PROBLEM: Among the lines below, which ones contain the word "Soaked"? Copy every such line.

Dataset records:
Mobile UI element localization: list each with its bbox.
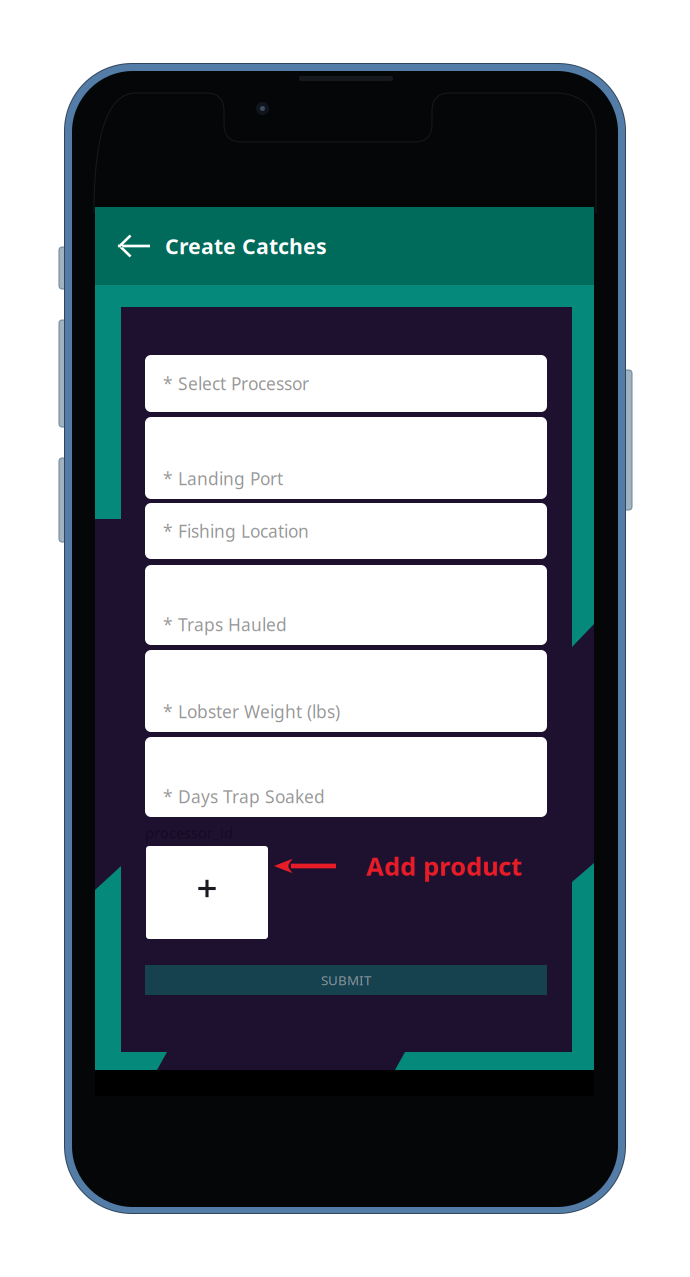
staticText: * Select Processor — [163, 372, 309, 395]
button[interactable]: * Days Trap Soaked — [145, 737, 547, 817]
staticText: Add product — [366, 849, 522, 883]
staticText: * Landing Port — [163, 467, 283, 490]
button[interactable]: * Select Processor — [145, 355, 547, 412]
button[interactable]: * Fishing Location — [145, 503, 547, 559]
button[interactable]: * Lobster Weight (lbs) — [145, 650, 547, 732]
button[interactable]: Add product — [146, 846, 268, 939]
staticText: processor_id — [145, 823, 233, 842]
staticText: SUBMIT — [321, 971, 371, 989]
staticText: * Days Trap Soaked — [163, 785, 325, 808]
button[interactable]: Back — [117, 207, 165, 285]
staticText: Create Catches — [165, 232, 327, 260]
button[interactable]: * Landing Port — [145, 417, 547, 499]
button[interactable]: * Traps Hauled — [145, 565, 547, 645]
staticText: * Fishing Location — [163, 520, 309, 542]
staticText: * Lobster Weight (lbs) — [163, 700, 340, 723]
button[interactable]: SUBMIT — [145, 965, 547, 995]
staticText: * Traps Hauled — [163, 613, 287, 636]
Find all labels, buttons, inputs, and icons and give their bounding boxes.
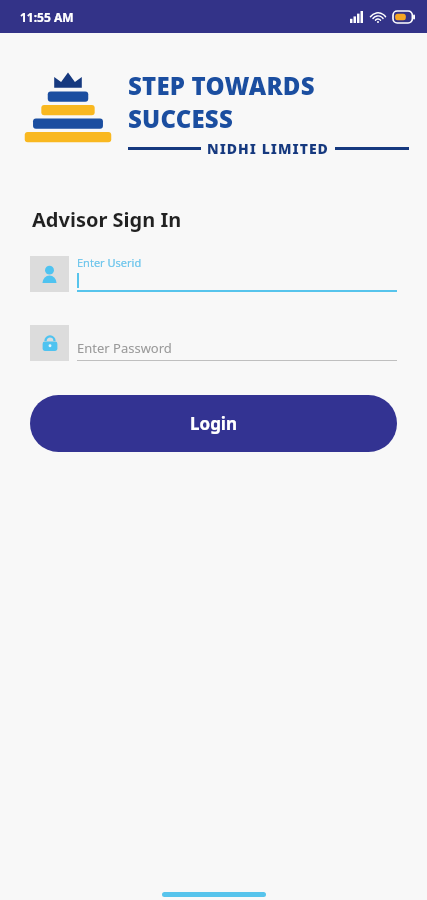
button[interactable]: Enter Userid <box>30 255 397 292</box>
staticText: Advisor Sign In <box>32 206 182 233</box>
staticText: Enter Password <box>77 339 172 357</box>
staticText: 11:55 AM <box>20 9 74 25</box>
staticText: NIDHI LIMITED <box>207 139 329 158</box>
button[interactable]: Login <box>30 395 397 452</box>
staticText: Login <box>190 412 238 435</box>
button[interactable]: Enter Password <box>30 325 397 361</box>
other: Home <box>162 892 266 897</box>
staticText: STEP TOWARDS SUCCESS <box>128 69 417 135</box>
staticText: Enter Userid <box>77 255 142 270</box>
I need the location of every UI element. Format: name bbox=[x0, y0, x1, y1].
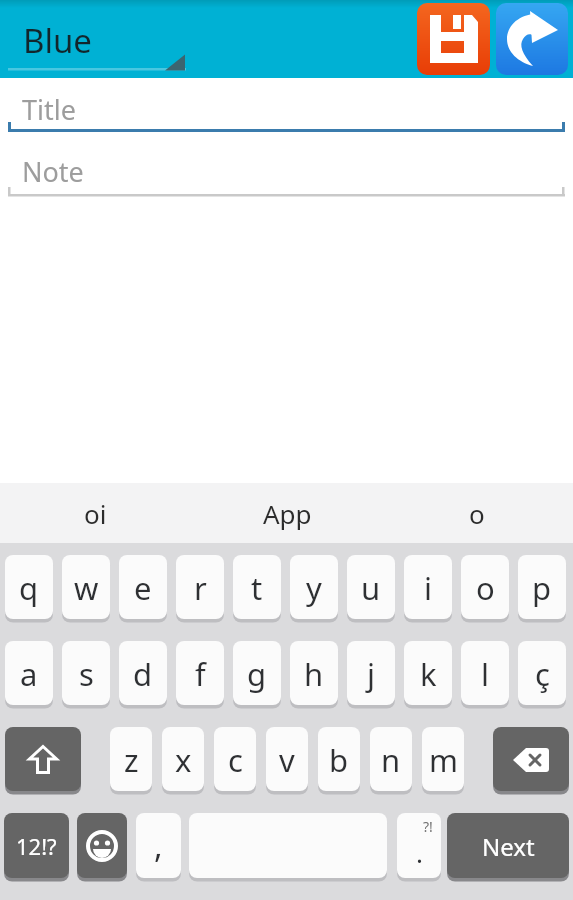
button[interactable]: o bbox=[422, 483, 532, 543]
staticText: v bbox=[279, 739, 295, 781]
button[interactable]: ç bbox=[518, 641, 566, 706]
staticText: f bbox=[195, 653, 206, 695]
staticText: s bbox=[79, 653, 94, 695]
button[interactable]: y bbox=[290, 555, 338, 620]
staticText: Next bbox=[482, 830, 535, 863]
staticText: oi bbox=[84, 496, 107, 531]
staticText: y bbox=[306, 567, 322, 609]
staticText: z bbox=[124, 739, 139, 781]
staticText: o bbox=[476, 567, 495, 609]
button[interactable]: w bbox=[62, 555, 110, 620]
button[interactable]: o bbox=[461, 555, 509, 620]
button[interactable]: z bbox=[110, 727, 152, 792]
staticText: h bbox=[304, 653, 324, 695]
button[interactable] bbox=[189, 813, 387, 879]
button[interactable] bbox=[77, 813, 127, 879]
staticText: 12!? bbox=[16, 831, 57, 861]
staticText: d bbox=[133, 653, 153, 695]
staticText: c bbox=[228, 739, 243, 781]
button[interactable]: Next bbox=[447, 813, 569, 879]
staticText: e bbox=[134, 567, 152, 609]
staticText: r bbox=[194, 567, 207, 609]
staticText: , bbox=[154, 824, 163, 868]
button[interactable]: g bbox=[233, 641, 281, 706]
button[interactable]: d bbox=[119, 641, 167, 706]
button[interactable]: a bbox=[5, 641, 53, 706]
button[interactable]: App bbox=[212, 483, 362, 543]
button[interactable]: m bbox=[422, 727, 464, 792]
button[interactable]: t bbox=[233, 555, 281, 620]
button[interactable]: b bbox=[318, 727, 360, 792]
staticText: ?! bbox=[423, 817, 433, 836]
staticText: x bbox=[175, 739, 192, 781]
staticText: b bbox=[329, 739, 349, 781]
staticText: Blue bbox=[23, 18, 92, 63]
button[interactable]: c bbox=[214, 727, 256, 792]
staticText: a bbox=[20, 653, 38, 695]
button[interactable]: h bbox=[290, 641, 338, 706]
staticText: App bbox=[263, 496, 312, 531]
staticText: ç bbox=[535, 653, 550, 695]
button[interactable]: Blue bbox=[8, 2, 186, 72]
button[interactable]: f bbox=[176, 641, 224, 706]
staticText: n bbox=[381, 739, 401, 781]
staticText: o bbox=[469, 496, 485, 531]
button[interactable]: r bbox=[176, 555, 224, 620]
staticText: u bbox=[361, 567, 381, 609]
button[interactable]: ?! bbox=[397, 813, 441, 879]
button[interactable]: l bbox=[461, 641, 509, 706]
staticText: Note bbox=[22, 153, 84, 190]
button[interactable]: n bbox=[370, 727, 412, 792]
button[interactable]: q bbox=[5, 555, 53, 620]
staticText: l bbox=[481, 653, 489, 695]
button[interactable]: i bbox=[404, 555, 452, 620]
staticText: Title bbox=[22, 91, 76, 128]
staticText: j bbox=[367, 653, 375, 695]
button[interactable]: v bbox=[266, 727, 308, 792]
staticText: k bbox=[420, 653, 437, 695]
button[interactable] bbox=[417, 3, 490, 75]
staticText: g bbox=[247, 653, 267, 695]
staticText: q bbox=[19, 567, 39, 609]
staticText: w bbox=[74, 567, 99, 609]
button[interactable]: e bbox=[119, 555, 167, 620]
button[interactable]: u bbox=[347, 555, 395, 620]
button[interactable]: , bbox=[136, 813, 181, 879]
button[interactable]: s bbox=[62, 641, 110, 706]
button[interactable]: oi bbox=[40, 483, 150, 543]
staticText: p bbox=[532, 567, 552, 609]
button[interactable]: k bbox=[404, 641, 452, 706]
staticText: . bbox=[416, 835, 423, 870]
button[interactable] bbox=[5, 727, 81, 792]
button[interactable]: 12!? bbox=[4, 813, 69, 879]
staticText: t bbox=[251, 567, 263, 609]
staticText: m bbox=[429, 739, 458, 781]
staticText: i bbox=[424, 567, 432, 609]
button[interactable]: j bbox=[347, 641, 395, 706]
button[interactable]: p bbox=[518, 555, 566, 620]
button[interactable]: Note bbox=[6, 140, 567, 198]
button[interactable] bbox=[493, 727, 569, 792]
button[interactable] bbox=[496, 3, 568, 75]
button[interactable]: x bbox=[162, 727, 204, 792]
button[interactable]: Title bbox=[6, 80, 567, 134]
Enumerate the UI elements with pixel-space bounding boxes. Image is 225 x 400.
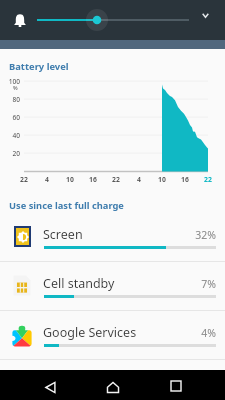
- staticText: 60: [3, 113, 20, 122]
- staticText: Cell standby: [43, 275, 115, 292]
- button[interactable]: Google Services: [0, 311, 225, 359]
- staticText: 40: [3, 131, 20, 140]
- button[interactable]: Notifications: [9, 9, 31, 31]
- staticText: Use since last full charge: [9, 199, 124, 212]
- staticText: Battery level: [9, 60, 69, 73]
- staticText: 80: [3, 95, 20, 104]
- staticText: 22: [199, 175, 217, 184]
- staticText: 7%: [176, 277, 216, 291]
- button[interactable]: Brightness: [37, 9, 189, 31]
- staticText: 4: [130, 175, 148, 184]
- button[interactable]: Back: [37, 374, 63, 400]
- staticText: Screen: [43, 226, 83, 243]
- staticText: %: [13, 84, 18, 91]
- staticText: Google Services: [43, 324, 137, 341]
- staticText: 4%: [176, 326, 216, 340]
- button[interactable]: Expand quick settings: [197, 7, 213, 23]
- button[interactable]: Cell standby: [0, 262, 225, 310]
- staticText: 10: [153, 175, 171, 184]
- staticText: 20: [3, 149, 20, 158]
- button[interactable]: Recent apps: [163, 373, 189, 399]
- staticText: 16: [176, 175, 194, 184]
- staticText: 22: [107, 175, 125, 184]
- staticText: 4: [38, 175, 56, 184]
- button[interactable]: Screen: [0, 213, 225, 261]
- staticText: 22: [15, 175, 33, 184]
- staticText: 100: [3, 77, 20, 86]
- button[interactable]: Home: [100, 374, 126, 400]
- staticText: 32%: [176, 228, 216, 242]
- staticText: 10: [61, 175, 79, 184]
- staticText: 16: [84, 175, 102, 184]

RESPONSE TO THE TASK:
button[interactable]: * Days Trap Soaked — [145, 737, 547, 817]
staticText: * Days Trap Soaked — [163, 785, 325, 808]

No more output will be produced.